Across the records, count every line that includes "header" and give the number by itself.

[Dataset entries]
▽

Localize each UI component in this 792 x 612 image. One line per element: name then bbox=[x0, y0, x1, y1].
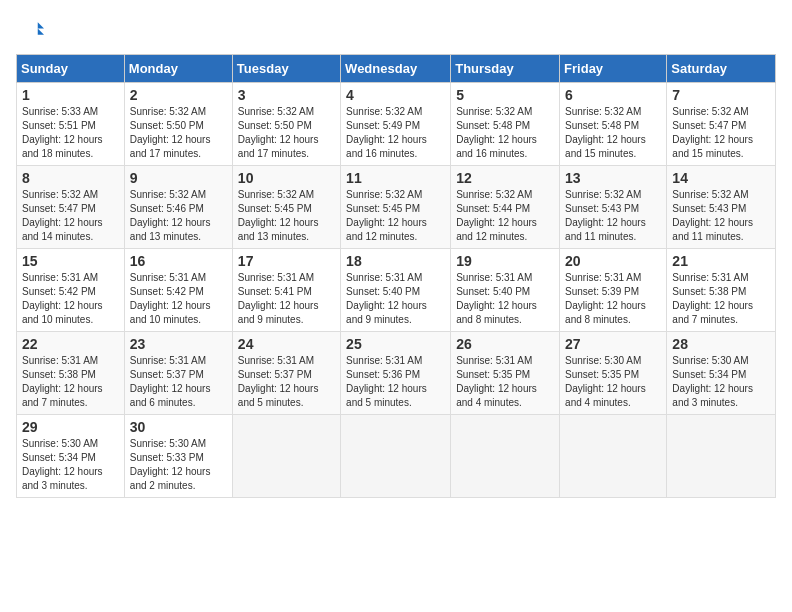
day-number: 18 bbox=[346, 253, 445, 269]
day-number: 23 bbox=[130, 336, 227, 352]
day-info: Sunrise: 5:31 AM Sunset: 5:37 PM Dayligh… bbox=[238, 354, 335, 410]
calendar-table: SundayMondayTuesdayWednesdayThursdayFrid… bbox=[16, 54, 776, 498]
day-number: 9 bbox=[130, 170, 227, 186]
calendar-cell: 23Sunrise: 5:31 AM Sunset: 5:37 PM Dayli… bbox=[124, 332, 232, 415]
day-number: 19 bbox=[456, 253, 554, 269]
day-number: 4 bbox=[346, 87, 445, 103]
day-info: Sunrise: 5:31 AM Sunset: 5:40 PM Dayligh… bbox=[456, 271, 554, 327]
col-header-friday: Friday bbox=[560, 55, 667, 83]
day-info: Sunrise: 5:32 AM Sunset: 5:47 PM Dayligh… bbox=[672, 105, 770, 161]
day-info: Sunrise: 5:31 AM Sunset: 5:42 PM Dayligh… bbox=[130, 271, 227, 327]
day-number: 11 bbox=[346, 170, 445, 186]
day-info: Sunrise: 5:32 AM Sunset: 5:45 PM Dayligh… bbox=[238, 188, 335, 244]
day-number: 21 bbox=[672, 253, 770, 269]
calendar-week-row: 29Sunrise: 5:30 AM Sunset: 5:34 PM Dayli… bbox=[17, 415, 776, 498]
calendar-week-row: 22Sunrise: 5:31 AM Sunset: 5:38 PM Dayli… bbox=[17, 332, 776, 415]
day-info: Sunrise: 5:30 AM Sunset: 5:35 PM Dayligh… bbox=[565, 354, 661, 410]
calendar-cell: 15Sunrise: 5:31 AM Sunset: 5:42 PM Dayli… bbox=[17, 249, 125, 332]
calendar-cell: 17Sunrise: 5:31 AM Sunset: 5:41 PM Dayli… bbox=[232, 249, 340, 332]
calendar-cell: 20Sunrise: 5:31 AM Sunset: 5:39 PM Dayli… bbox=[560, 249, 667, 332]
col-header-wednesday: Wednesday bbox=[341, 55, 451, 83]
calendar-cell: 7Sunrise: 5:32 AM Sunset: 5:47 PM Daylig… bbox=[667, 83, 776, 166]
day-number: 8 bbox=[22, 170, 119, 186]
col-header-thursday: Thursday bbox=[451, 55, 560, 83]
day-number: 13 bbox=[565, 170, 661, 186]
day-number: 24 bbox=[238, 336, 335, 352]
calendar-cell bbox=[560, 415, 667, 498]
day-info: Sunrise: 5:31 AM Sunset: 5:36 PM Dayligh… bbox=[346, 354, 445, 410]
col-header-tuesday: Tuesday bbox=[232, 55, 340, 83]
day-number: 27 bbox=[565, 336, 661, 352]
calendar-cell: 1Sunrise: 5:33 AM Sunset: 5:51 PM Daylig… bbox=[17, 83, 125, 166]
day-info: Sunrise: 5:30 AM Sunset: 5:34 PM Dayligh… bbox=[22, 437, 119, 493]
calendar-cell: 13Sunrise: 5:32 AM Sunset: 5:43 PM Dayli… bbox=[560, 166, 667, 249]
day-number: 22 bbox=[22, 336, 119, 352]
day-number: 16 bbox=[130, 253, 227, 269]
day-number: 28 bbox=[672, 336, 770, 352]
col-header-monday: Monday bbox=[124, 55, 232, 83]
calendar-cell: 10Sunrise: 5:32 AM Sunset: 5:45 PM Dayli… bbox=[232, 166, 340, 249]
day-number: 2 bbox=[130, 87, 227, 103]
calendar-week-row: 15Sunrise: 5:31 AM Sunset: 5:42 PM Dayli… bbox=[17, 249, 776, 332]
calendar-week-row: 8Sunrise: 5:32 AM Sunset: 5:47 PM Daylig… bbox=[17, 166, 776, 249]
day-number: 29 bbox=[22, 419, 119, 435]
calendar-cell: 9Sunrise: 5:32 AM Sunset: 5:46 PM Daylig… bbox=[124, 166, 232, 249]
day-info: Sunrise: 5:32 AM Sunset: 5:43 PM Dayligh… bbox=[565, 188, 661, 244]
day-info: Sunrise: 5:32 AM Sunset: 5:46 PM Dayligh… bbox=[130, 188, 227, 244]
day-number: 12 bbox=[456, 170, 554, 186]
calendar-cell: 21Sunrise: 5:31 AM Sunset: 5:38 PM Dayli… bbox=[667, 249, 776, 332]
day-info: Sunrise: 5:31 AM Sunset: 5:35 PM Dayligh… bbox=[456, 354, 554, 410]
calendar-cell bbox=[341, 415, 451, 498]
calendar-cell: 30Sunrise: 5:30 AM Sunset: 5:33 PM Dayli… bbox=[124, 415, 232, 498]
calendar-cell: 4Sunrise: 5:32 AM Sunset: 5:49 PM Daylig… bbox=[341, 83, 451, 166]
page-header bbox=[16, 16, 776, 44]
logo-icon bbox=[16, 16, 44, 44]
svg-marker-1 bbox=[38, 28, 44, 34]
calendar-cell: 8Sunrise: 5:32 AM Sunset: 5:47 PM Daylig… bbox=[17, 166, 125, 249]
day-info: Sunrise: 5:31 AM Sunset: 5:40 PM Dayligh… bbox=[346, 271, 445, 327]
calendar-cell: 24Sunrise: 5:31 AM Sunset: 5:37 PM Dayli… bbox=[232, 332, 340, 415]
day-info: Sunrise: 5:32 AM Sunset: 5:45 PM Dayligh… bbox=[346, 188, 445, 244]
day-info: Sunrise: 5:31 AM Sunset: 5:42 PM Dayligh… bbox=[22, 271, 119, 327]
day-number: 7 bbox=[672, 87, 770, 103]
day-info: Sunrise: 5:32 AM Sunset: 5:50 PM Dayligh… bbox=[130, 105, 227, 161]
day-number: 5 bbox=[456, 87, 554, 103]
day-info: Sunrise: 5:31 AM Sunset: 5:41 PM Dayligh… bbox=[238, 271, 335, 327]
day-number: 15 bbox=[22, 253, 119, 269]
day-info: Sunrise: 5:32 AM Sunset: 5:48 PM Dayligh… bbox=[565, 105, 661, 161]
calendar-cell: 18Sunrise: 5:31 AM Sunset: 5:40 PM Dayli… bbox=[341, 249, 451, 332]
calendar-cell: 27Sunrise: 5:30 AM Sunset: 5:35 PM Dayli… bbox=[560, 332, 667, 415]
calendar-cell: 16Sunrise: 5:31 AM Sunset: 5:42 PM Dayli… bbox=[124, 249, 232, 332]
day-info: Sunrise: 5:33 AM Sunset: 5:51 PM Dayligh… bbox=[22, 105, 119, 161]
day-number: 1 bbox=[22, 87, 119, 103]
day-info: Sunrise: 5:31 AM Sunset: 5:39 PM Dayligh… bbox=[565, 271, 661, 327]
day-info: Sunrise: 5:31 AM Sunset: 5:37 PM Dayligh… bbox=[130, 354, 227, 410]
day-info: Sunrise: 5:32 AM Sunset: 5:50 PM Dayligh… bbox=[238, 105, 335, 161]
calendar-week-row: 1Sunrise: 5:33 AM Sunset: 5:51 PM Daylig… bbox=[17, 83, 776, 166]
day-info: Sunrise: 5:32 AM Sunset: 5:43 PM Dayligh… bbox=[672, 188, 770, 244]
day-info: Sunrise: 5:30 AM Sunset: 5:33 PM Dayligh… bbox=[130, 437, 227, 493]
calendar-cell: 3Sunrise: 5:32 AM Sunset: 5:50 PM Daylig… bbox=[232, 83, 340, 166]
calendar-cell: 19Sunrise: 5:31 AM Sunset: 5:40 PM Dayli… bbox=[451, 249, 560, 332]
day-info: Sunrise: 5:32 AM Sunset: 5:49 PM Dayligh… bbox=[346, 105, 445, 161]
calendar-cell: 5Sunrise: 5:32 AM Sunset: 5:48 PM Daylig… bbox=[451, 83, 560, 166]
logo bbox=[16, 16, 48, 44]
calendar-cell: 22Sunrise: 5:31 AM Sunset: 5:38 PM Dayli… bbox=[17, 332, 125, 415]
col-header-sunday: Sunday bbox=[17, 55, 125, 83]
calendar-cell bbox=[232, 415, 340, 498]
calendar-cell: 26Sunrise: 5:31 AM Sunset: 5:35 PM Dayli… bbox=[451, 332, 560, 415]
calendar-cell: 25Sunrise: 5:31 AM Sunset: 5:36 PM Dayli… bbox=[341, 332, 451, 415]
calendar-cell bbox=[451, 415, 560, 498]
calendar-cell: 6Sunrise: 5:32 AM Sunset: 5:48 PM Daylig… bbox=[560, 83, 667, 166]
day-number: 30 bbox=[130, 419, 227, 435]
calendar-header-row: SundayMondayTuesdayWednesdayThursdayFrid… bbox=[17, 55, 776, 83]
day-number: 10 bbox=[238, 170, 335, 186]
calendar-cell: 12Sunrise: 5:32 AM Sunset: 5:44 PM Dayli… bbox=[451, 166, 560, 249]
day-number: 14 bbox=[672, 170, 770, 186]
calendar-cell bbox=[667, 415, 776, 498]
calendar-cell: 28Sunrise: 5:30 AM Sunset: 5:34 PM Dayli… bbox=[667, 332, 776, 415]
day-number: 3 bbox=[238, 87, 335, 103]
day-info: Sunrise: 5:32 AM Sunset: 5:44 PM Dayligh… bbox=[456, 188, 554, 244]
svg-marker-0 bbox=[38, 22, 44, 28]
day-info: Sunrise: 5:31 AM Sunset: 5:38 PM Dayligh… bbox=[22, 354, 119, 410]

△

◆ **SOLUTION**: 8